If you apply this information to tea, these chemicals are likely to be dissolved out of your plastic tea bags and into your cup, just as they would leach into a disposable plastic bottle. The history of tea drinking is estimated to be almost 3,000 years, but it was only after the Second World War that people began to use tea bags in the infusion process. And it's too bad that they started because tea tastes much better when you use loose leaves, and you can get a delightful little infuser like this guy.

Artificial Flavor

One of the most deceitful things tea companies can do is cheat them into thinking they're drinking something they are not. If you drink something with a name like raspberry pizzaz or tropical sunset, there are generally no real raspberries or mangos in this teabag.

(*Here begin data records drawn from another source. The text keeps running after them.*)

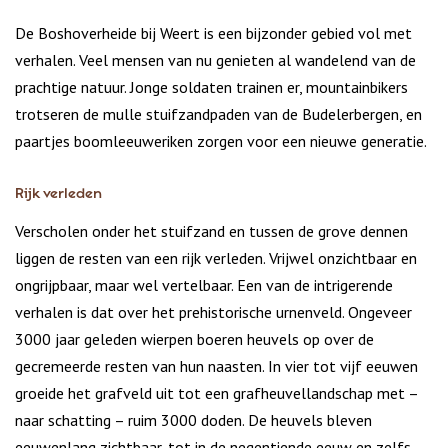
De Boshoverheide bij Weert is een bijzonder gebied vol met
verhalen. Veel mensen van nu genieten al wandelend van de
prachtige natuur. Jonge soldaten trainen er, mountainbikers
trotseren de mulle stuifzandpaden van de Budelerbergen, en
paartjes boomleeuweriken zorgen voor een nieuwe generatie.
Rijk verleden
Verscholen onder het stuifzand en tussen de grove dennen
liggen de resten van een rijk verleden. Vrijwel onzichtbaar en
ongrijpbaar, maar wel vertelbaar. Een van de intrigerende
verhalen is dat over het prehistorische urnenveld. Ongeveer
3000 jaar geleden wierpen boeren heuvels op over de
gecremeerde resten van hun naasten. In vier tot vijf eeuwen
groeide het grafveld uit tot een grafheuvellandschap met –
naar schatting – ruim 3000 doden. De heuvels bleven
eeuwenlang zichtbaar, tot in de negentiende eeuw en zelfs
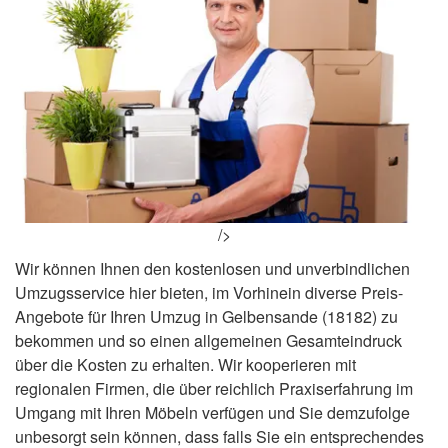
/>
Wir können Ihnen den kostenlosen und unverbindlichen
Umzugsservice hier bieten, im Vorhinein diverse Preis-
Angebote für Ihren Umzug in Gelbensande (18182) zu
bekommen und so einen allgemeinen Gesamteindruck
über die Kosten zu erhalten. Wir kooperieren mit
regionalen Firmen, die über reichlich Praxiserfahrung im
Umgang mit Ihren Möbeln verfügen und Sie demzufolge
unbesorgt sein können, dass falls Sie ein entsprechendes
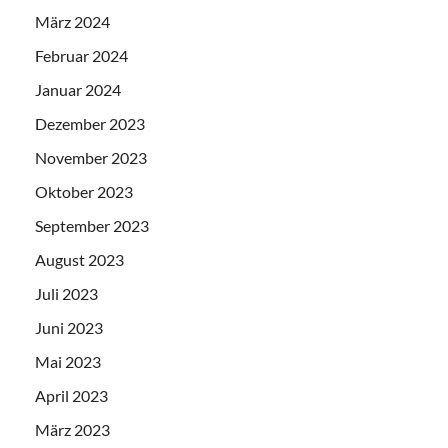
März 2024
Februar 2024
Januar 2024
Dezember 2023
November 2023
Oktober 2023
September 2023
August 2023
Juli 2023
Juni 2023
Mai 2023
April 2023
März 2023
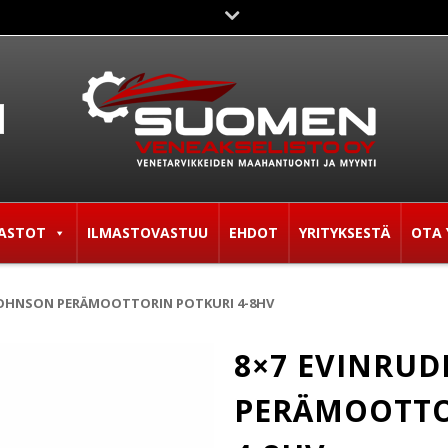
ASTOT
ILMASTOVASTUU
EHDOT
YRITYKSESTÄ
OTA 
 JOHNSON PERÄMOOTTORIN POTKURI 4-8HV
8×7 EVINRUD
PERÄMOOTTO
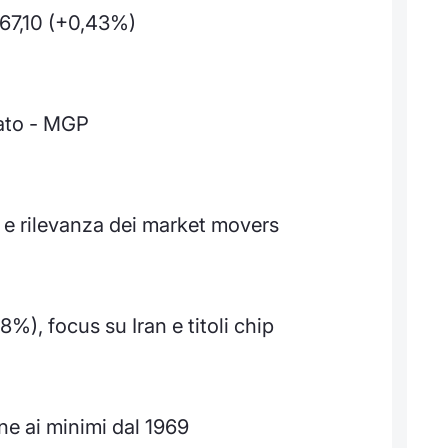
67,10 (+0,43%)
cato - MGP
e rilevanza dei market movers
8%), focus su Iran e titoli chip
ne ai minimi dal 1969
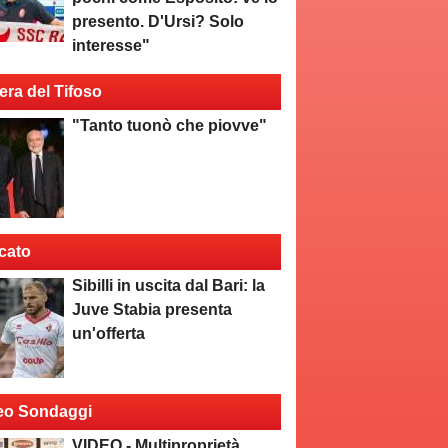
presento. D'Ursi? Solo
interesse"
era del Tifoso
"Tanto tuonò che piovve"
cato
Sibilli in uscita dal Bari: la
Juve Stabia presenta
un'offerta
eo Sondaggi
VIDEO - Multiproprietà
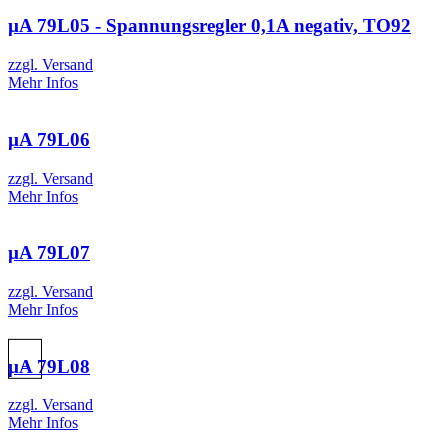
µA 79L05 - Spannungsregler 0,1A negativ, TO92
zzgl. Versand
Mehr Infos
µA 79L06
zzgl. Versand
Mehr Infos
µA 79L07
zzgl. Versand
Mehr Infos
µA 79L08
zzgl. Versand
Mehr Infos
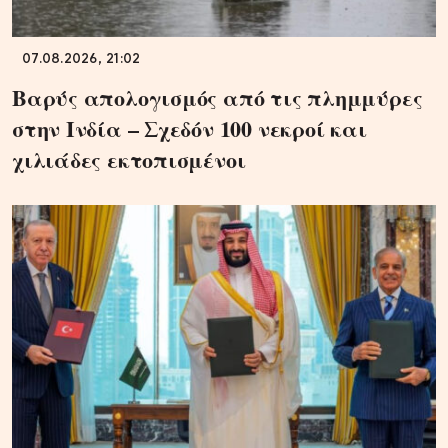
07.08.2026, 21:02
Βαρύς απολογισμός από τις πλημμύρες
στην Ινδία – Σχεδόν 100 νεκροί και
χιλιάδες εκτοπισμένοι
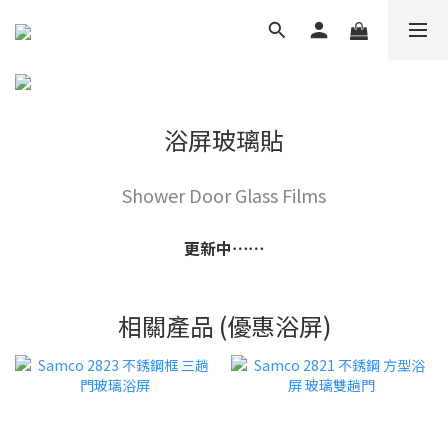
浴屏玻璃貼
Shower Door Glass Films
更新中⋯⋯
相關產品 (優惠浴屏)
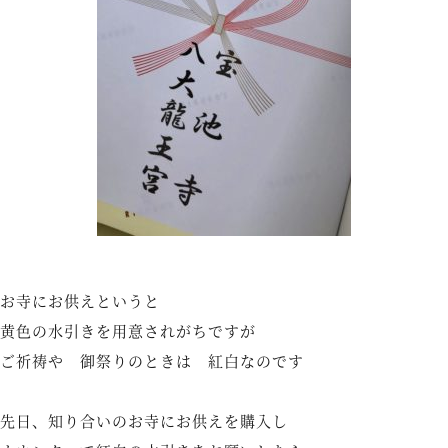
お寺にお供えというと
黄色の水引きを用意されがちですが
ご祈祷や 御祭りのときは 紅白なのです
先日、知り合いのお寺にお供えを購入し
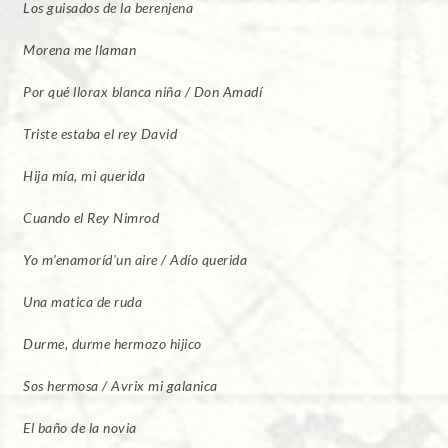
Los guisados de la berenjena
Morena me llaman
Por qué llorax blanca niña / Don Amadí
Triste estaba el rey David
Hija mía, mi querida
Cuando el Rey Nimrod
Yo m’enamoríd’un aire / Adío querida
Una matica de ruda
Durme, durme hermozo hijico
Sos hermosa / Avrix mi galanica
El baño de la novia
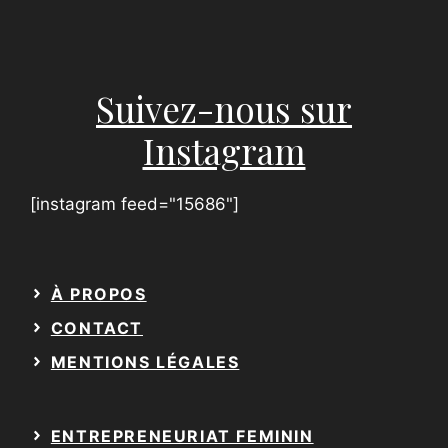
Suivez-nous sur
Instagram
[instagram feed="15686"]
À PROPOS
CONTACT
MENTIONS LÉGALES
ENTREPRENEURIAT FEMININ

This is because food and taste engineers are masters at using synthetic chemicals to create flavors that mimic those of real foods. Oh, and do not let me start with all the FDA loopholes that companies use to identify something natural, not artificial. It is essentially a code for all types of chemicals that do not need to be listed explicitly. Read your labels and always buy organic if possible.

Please tell me something positive.

We also have good news. Many of the topics just discussed have made great progress. China promised to impose stricter pesticide regulations in 2017, and many large tea companies switched to plastic-free tea bags and more biodegradable options.

And you can now have your tea grown on site. Yes, that's right: American-made tea becomes a thing. What used to grow almost exclusively in China and India is now grown in our own backyards. Tea can thrive only in very specific climatic conditions, but there are regions in the United States where relatively large farms can flourish, particularly in tropical Hawaii, California, and some parts of the Southeast.

Where do we go from here?

OK, so we know there was a lot to do. We can see you pushing the cup away – but you do not have to. We're not trying to freak you out, we're just putting all the facts together so you can make better-informed decisions and examine your favorite brands to make sure they make all the right calls. Because we are serious, tea can be super good for you. It's all about figuring out what to look for and knowing where to buy quality stuff.

The best way to avoid potentially harmful ingredients is to purchase organic tea, which is ideally loose leaves. Organic tea leaves are not sprayed with pesticides like their non-biological counterparts, making them a much healthier choice. Loose-leaf tea is often of higher quality (which usually means younger leaves and less heavy metals), and you can buy compostable tea filters or stainless steel tea strainer that are just as practical as the prepackaged alternative.

Don & # 39; t But we do not have to leave the task of finding healthy tea in high quality. We've done some digging to identify some of the best tea brands that you can feel sure you're drinking. Numi Tea, Traditional Medicinals (especially herbs, but still a good choice), Mighty Leaf Tea, Mountain Rose Herbs, Vahdam Tees and the Little Red Cup Tea Co. are all great options. And do not forget the local teashops where you can talk to people who really know what they know to know all the details.